Cloud computing is a hot topic these days. According to some folks, everyone needs to move their personal and business computing to the cloud. Apps hosted online run the gamut from email to office productivity. Computers are being developed that work almost entirely online. For example, the Google Chromebooks connect to the Internet the moment they boot up. Email, documents, spreadsheets and presentations are generated and stored immediately online. If you lose or damage your Chromebook, you simply get another one and keep on computing.

It sounds great, right? But I want you to look at it from another perspective before you get too excited. Here at The Data Rescue Center, we perform emergency data recovery for people and businesses that have failed hard drives or missing data from accidental deletion and other data disasters. They bring in their hard drive. We assess the damage, provide a quote and recover the data. Did you see the first item? They bring in their hard drive.

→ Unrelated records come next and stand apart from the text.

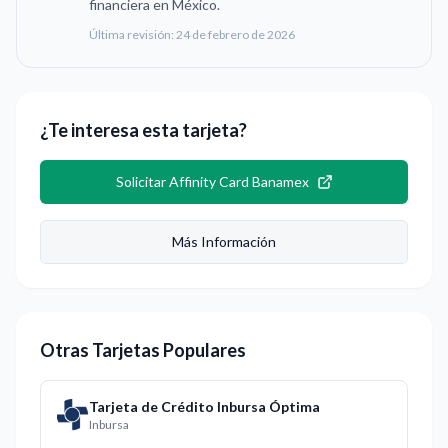
financiera en México.
Última revisión:
24 de febrero de 2026
¿Te interesa esta tarjeta?
Solicitar
Affinity Card Banamex
Más Información
Otras Tarjetas Populares
Tarjeta de Crédito Inbursa Óptima
Inbursa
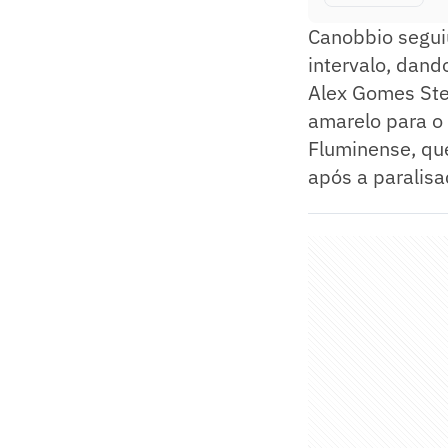
Canobbio segui
intervalo, dand
Alex Gomes Ste
amarelo para o 
Fluminense, qu
após a paralisa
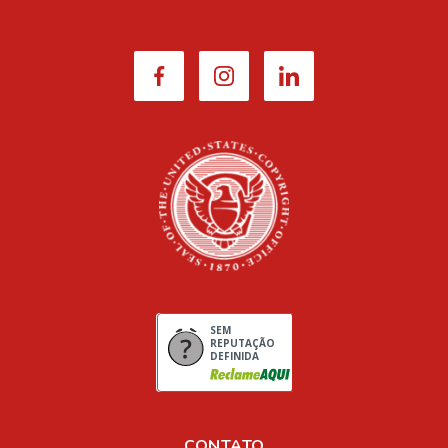
SEM
REPUTAÇÃO
DEFINIDA
CONTATO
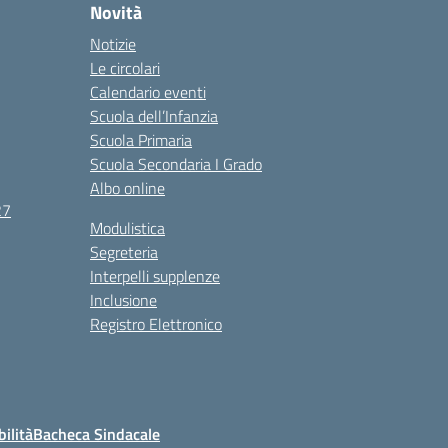
Novità
Notizie
Le circolari
Calendario eventi
Scuola dell’Infanzia
Scuola Primaria
Scuola Secondaria I Grado
Albo online
27
Modulistica
Segreteria
Interpelli supplenze
Inclusione
Registro Elettronico
bilità
Bacheca Sindacale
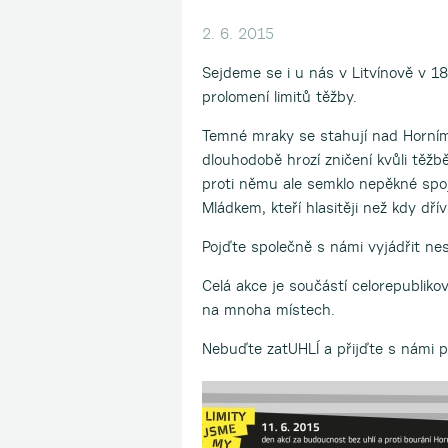
2. 6. 2015
Sejdeme se i u nás v Litvínově v 18:
prolomení limitů těžby.
Temné mraky se stahují nad Horní
dlouhodobě hrozí zničení kvůli těžbě
proti němu ale semklo nepěkné sp
Mládkem, kteří hlasitěji než kdy dřív
Pojďte společně s námi vyjádřit nes
Celá akce je součástí celorepubliko
na mnoha místech.
Nebuďte zatUHLÍ a přijďte s námi p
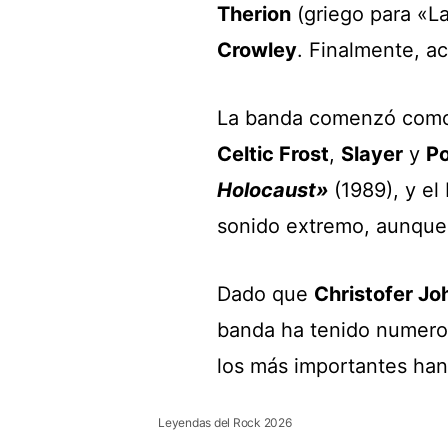
Therion
(griego para «La
Crowley
. Finalmente, a
La banda comenzó com
Celtic Frost
,
Slayer
y
P
Holocaust»
(1989), y el
sonido extremo, aunque 
Dado que
Christofer J
banda ha tenido numeros
los más importantes han
Leyendas del Rock 2026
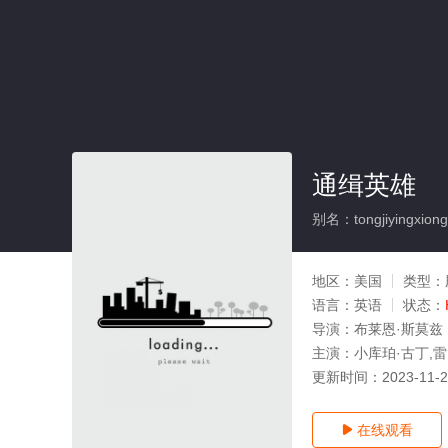
通缉英雄
别名：tongjiyingxiong
地区：
美国
类型：
语言：
英语
状态：
导演：
布莱恩·斯莫兹
主演：
小库珀·古丁,雷
更新时间：
2023-11-
在线观看

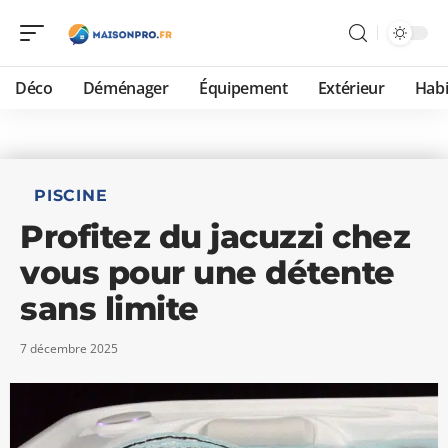
Déco
Déménager
Équipement
Extérieur
Habi
PISCINE
Profitez du jacuzzi chez
vous pour une détente
sans limite
7 décembre 2025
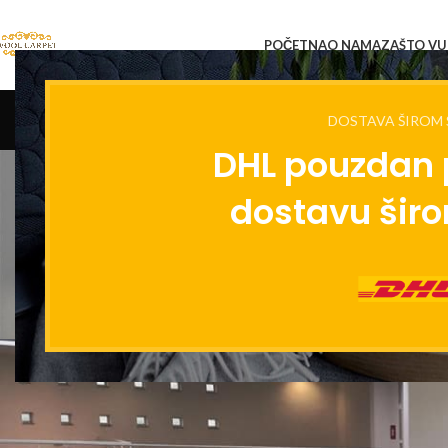
POČETNA
O NAMA
ZAŠTO VUN
DOSTAVA ŠIROM 
DHL pouzdan 
dostavu širo
Najveća ugradnja do 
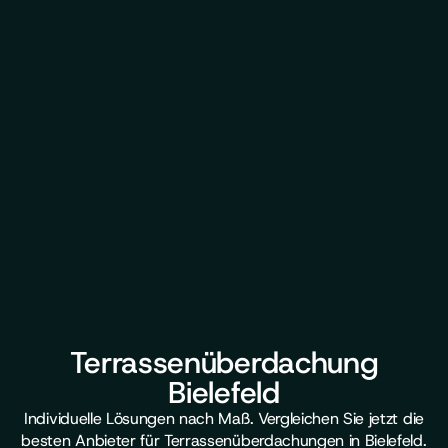
Terrassenüberdachung
Bielefeld
Individuelle Lösungen nach Maß. Vergleichen Sie jetzt die
besten Anbieter für Terrassenüberdachungen in Bielefeld.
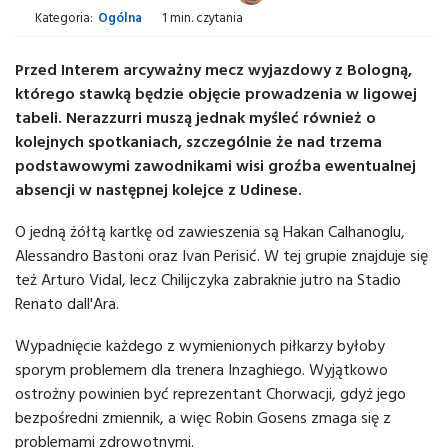
Kategoria:
Ogólna
1 min. czytania
Przed Interem arcyważny mecz wyjazdowy z Bologną,
którego stawką będzie objęcie prowadzenia w ligowej
tabeli. Nerazzurri muszą jednak myśleć również o
kolejnych spotkaniach, szczególnie że nad trzema
podstawowymi zawodnikami wisi groźba ewentualnej
absencji w następnej kolejce z Udinese.
O jedną żółtą kartkę od zawieszenia są Hakan Calhanoglu,
Alessandro Bastoni oraz Ivan Perisić. W tej grupie znajduje się
też Arturo Vidal, lecz Chilijczyka zabraknie jutro na Stadio
Renato dall'Ara.
Wypadnięcie każdego z wymienionych piłkarzy byłoby
sporym problemem dla trenera Inzaghiego. Wyjątkowo
ostrożny powinien być reprezentant Chorwacji, gdyż jego
bezpośredni zmiennik, a więc Robin Gosens zmaga się z
problemami zdrowotnymi.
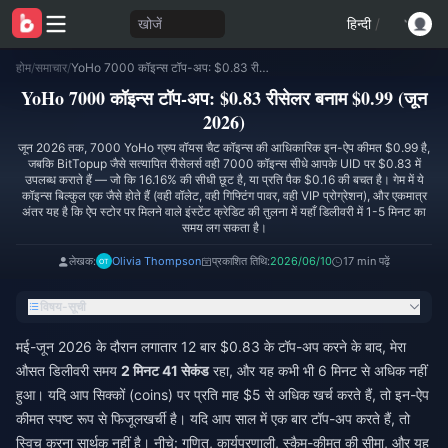
खोजें
हिन्दी
/
होम
/
समाचार
/
YoHo 7000 कॉइन्स टॉप-अप: $0.83 रीसेलर बनाम $0.99 (जून 2026)
YoHo 7000 कॉइन्स टॉप-अप: $0.83 रीसेलर बनाम $0.99 (जून
2026)
जून 2026 तक, 7000 YoHo ग्रुप वॉयस चैट कॉइन्स की आधिकारिक इन-ऐप कीमत $0.99 है,
जबकि BitTopup जैसे सत्यापित रीसेलर्स वही 7000 कॉइन्स सीधे आपके UID पर $0.83 में
उपलब्ध कराते हैं — जो कि 16.16% की सीधी छूट है, या प्रति पैक $0.16 की बचत है। गेम में ये
कॉइन्स बिल्कुल एक जैसे होते हैं (वही वॉलेट, वही गिफ्टिंग पावर, वही VIP प्रोग्रेशन), और एकमात्र
अंतर यह है कि ऐप स्टोर पर मिलने वाले इंस्टेंट क्रेडिट की तुलना में यहाँ डिलीवरी में 1-5 मिनट का
समय लग सकता है।
लेखक:
Olivia Thompson
प्रकाशित तिथि:
2026/06/10
17 min पढ़ें
विषय-सूची
मई-जून 2026 के दौरान लगातार 12 बार $0.83 के टॉप-अप करने के बाद, मेरा
औसत डिलीवरी समय
2 मिनट 41 सेकंड
रहा, और यह कभी भी 6 मिनट से अधिक नहीं
हुआ। यदि आप सिक्कों (coins) पर प्रति माह $5 से अधिक खर्च करते हैं, तो इन-ऐप
कीमत स्पष्ट रूप से फिजूलखर्ची है। यदि आप साल में एक बार टॉप-अप करते हैं, तो
स्विच करना सार्थक नहीं है। नीचे: गणित, कार्यप्रणाली, स्कैम-कीमत की सीमा, और यह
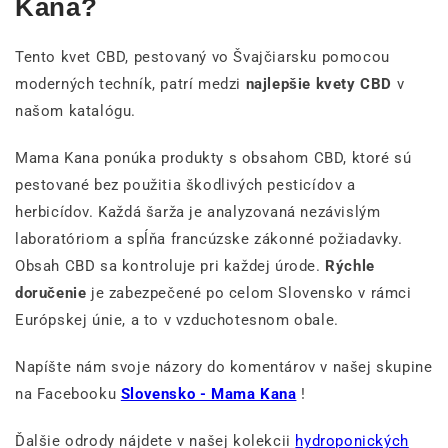
Kana?
Tento kvet CBD, pestovaný vo Švajčiarsku pomocou
moderných techník, patrí medzi
najlepšie kvety CBD
v
našom katalógu.
Mama Kana ponúka produkty s obsahom CBD, ktoré sú
pestované bez použitia škodlivých pesticídov a
herbicídov. Každá šarža je analyzovaná nezávislým
laboratóriom a spĺňa francúzske zákonné požiadavky.
Obsah CBD sa kontroluje pri každej úrode.
Rýchle
doručenie
je zabezpečené po celom Slovensko v rámci
Európskej únie, a to v vzduchotesnom obale.
Napíšte nám svoje názory do komentárov v našej skupine
na Facebooku
Slovensko - Mama Kana
!
Ďalšie odrody nájdete v našej kolekcii
hydroponických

If you lose your data online, you can’t bring in the hard drive. If the online service has hard drive failures, you can’t bring in the hard drive. If hackers break into the online servers and erase your data, you can’t bring in the hard drive. If your files are lost, damaged or stolen from a cloud server, we can’t help you. Nor can any other data recovery company. A data recovery service requires a physical hard drive.

Please understand that I’m not saying that all online services are unreliable. Many are conscientious and will take good care of your files. However, if something does happen to your data, you must deal with them, on their schedule, along with the hundreds or thousands of other users of the service as well. If your files are mission critical, if they are necessary to keep your business in operation, then you should consider the possible consequences and make sure you have both a local copy of your files as well as a backup somewhere.